緊急時の対応力高める訓練 東京電力 柏崎刈羽原子力発電所

vol.17

国内の原子力発電所では、福島第一原子力発電所の事故を教訓に、より一層の安全性向上に取り組んでいます。特に、地震や津波に対する備えの強化、重大事故(設計時の想定を大幅に超える事象)への対策強化は重要な柱です。

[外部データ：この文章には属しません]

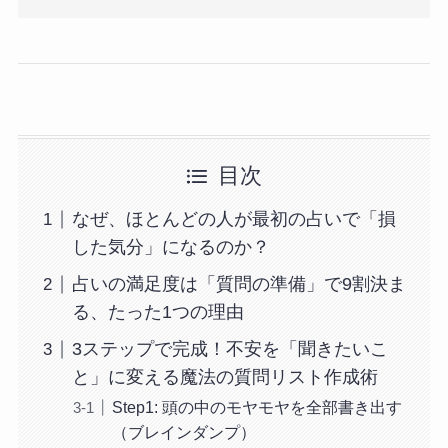
目次
なぜ、ほとんどの人が最初の占いで「損
した気分」になるのか？
占いの満足度は「質問の準備」で9割決ま
る、たった1つの理由
3ステップで完成！不安を「聞きたいこ
と」に変える魔法の質問リスト作成術
Step1: 頭の中のモヤモヤを全部書き出す
（ブレインダンプ）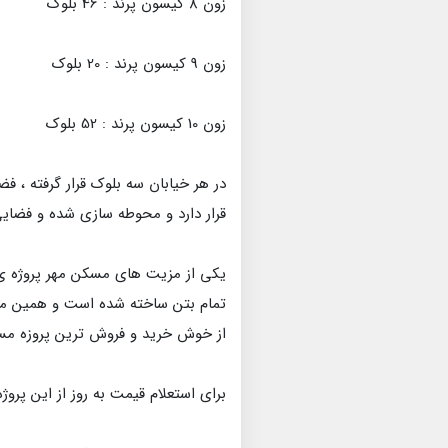
زون 8 کیسون پرند : 46 بلوک
زون 9 کیسون پرند : 20 بلوک
زون 10 کیسون پرند : 52 بلوک
در هر خیابان سه بلوک قرار گرفته ، 
قرار دارد و محوطه سازی شده و فضایی
یکی از مزیت های مسکن مهر پروژه ی
تمام بتن ساخته شده است و همین متر
از خوش خرید و فروش ترین پروزه مس
برای استعلام قیمت به روز از این پروژ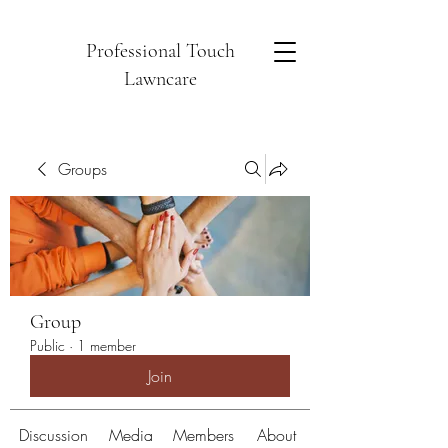
Professional Touch
Lawncare
Groups
Group
Public
·
1 member
Join
Discussion
Media
Members
About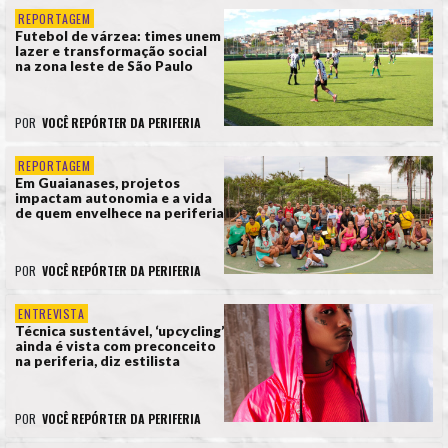
REPORTAGEM
Futebol de várzea: times unem
lazer e transformação social
na zona leste de São Paulo
POR
VOCÊ REPÓRTER DA PERIFERIA
REPORTAGEM
Em Guaianases, projetos
impactam autonomia e a vida
de quem envelhece na periferia
POR
VOCÊ REPÓRTER DA PERIFERIA
ENTREVISTA
Técnica sustentável, ‘upcycling’
ainda é vista com preconceito
na periferia, diz estilista
POR
VOCÊ REPÓRTER DA PERIFERIA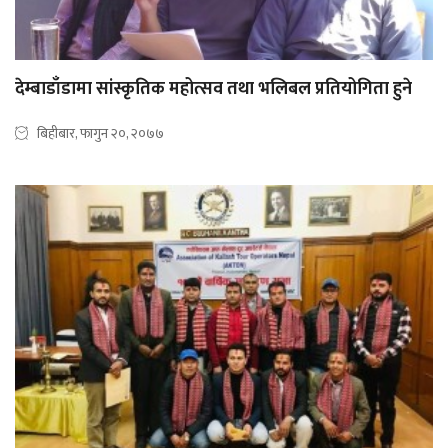
देम्बाडाँडामा सांस्कृतिक महोत्सव तथा भलिबल प्रतियोगिता हुने
बिहीबार, फागुन २०, २०७७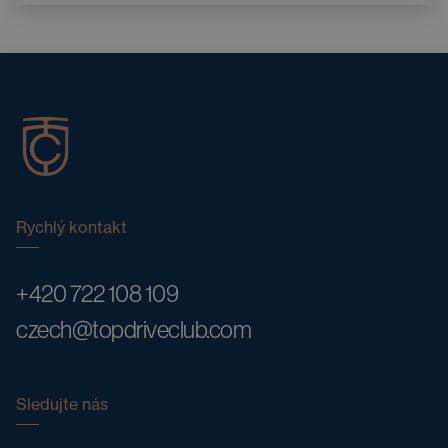
Rychlý kontakt
+420 722 108 109
czech@topdriveclub.com
Sledujte nás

東京電力 柏崎刈羽原子力発電所(新潟県柏崎市・刈羽村)では、重大事故が発生した場合にも、原子炉の冷却を確実に継続できるよう、複数の電源と注水手段を設けました。構内の高台には、その一部である、空冷式のガスタービン発電機車、電源車、消防車、熱交換器車などが並びます。また、東日本大震災では津波による瓦礫などが道路をふさぎ、作業の妨げとなった経験から、障害物を除去するホイールローダーなども備えました。

東京電力 柏崎刈羽原子力発電所

東京電力 柏崎刈羽原子力発電所

構内の高台に配備された空冷式ガスタービン発電機車。燃料の軽油も常備。

構内の高台に配備された空冷式ガスタービン発電機車。
燃料の軽油も常備。

同発電所ではこれらの車両を用いて事故収束にあたる所員の体制を見直すとともに、事故時に安全かつ迅速に作業できるよう、定期的に訓練を重ねています。また、様々な重大事故を想定し、「総合訓練」を行っています。この訓練では、「緊急時対策室」に所員が集まって緊急時の対応体制を組み、緊密な連携のもと、事態の進展に即して適切な対応がとれるかを確認します。

時には、夜間の事故や複数プラントの同時事故など厳しい条件を課したり、実際の事故対応を想定して訓練シナリオを参加者にはいっさい知らせずに行うなど、様々な条件で訓練を繰り返し、緊急時の対応力のさらなる向上に努めています。

【障害物の除去訓練の様子】

道路を塞ぐがれきを模したタイヤと丸太
ホイールローダーを用いて道路幅(約3メートル)を確保する訓練

訓練場には道路を塞ぐがれきを模擬して、 約10個のタイヤと丸太が並ぶ。ホイールローダーを用いて一つ一つ脇に押し出し、迅速に車両が通れる道路幅(約3メートル)を確保する訓練を繰り返す。タイヤの中にはコンクリートをつめて、重量を増し、より実際に近い状況をつくる工夫も。

長いアームのユンボ

建屋の壁や扉の近傍においては、バックホウを用いて瓦礫を除去する。現場の状況に応じて使い分けられるように、両方の操作をマスターする。

【消防車を用いた注水訓練の様子】

取水源からより離れたところでの注水活動を想定し、2台の消防車をホースで連結して放水する。4人で1チーム。声をかけあい、互いの動作を確認しながら機敏に動く。

水圧を徐々に上げて、より遠くへと放水する。繰り返しの訓練で、放水口を安定して支えるコツも磨く。

水圧を徐々に上げて、より遠くへと放水する。繰り返しの訓練で、ホースを安定して支えるコツも磨く。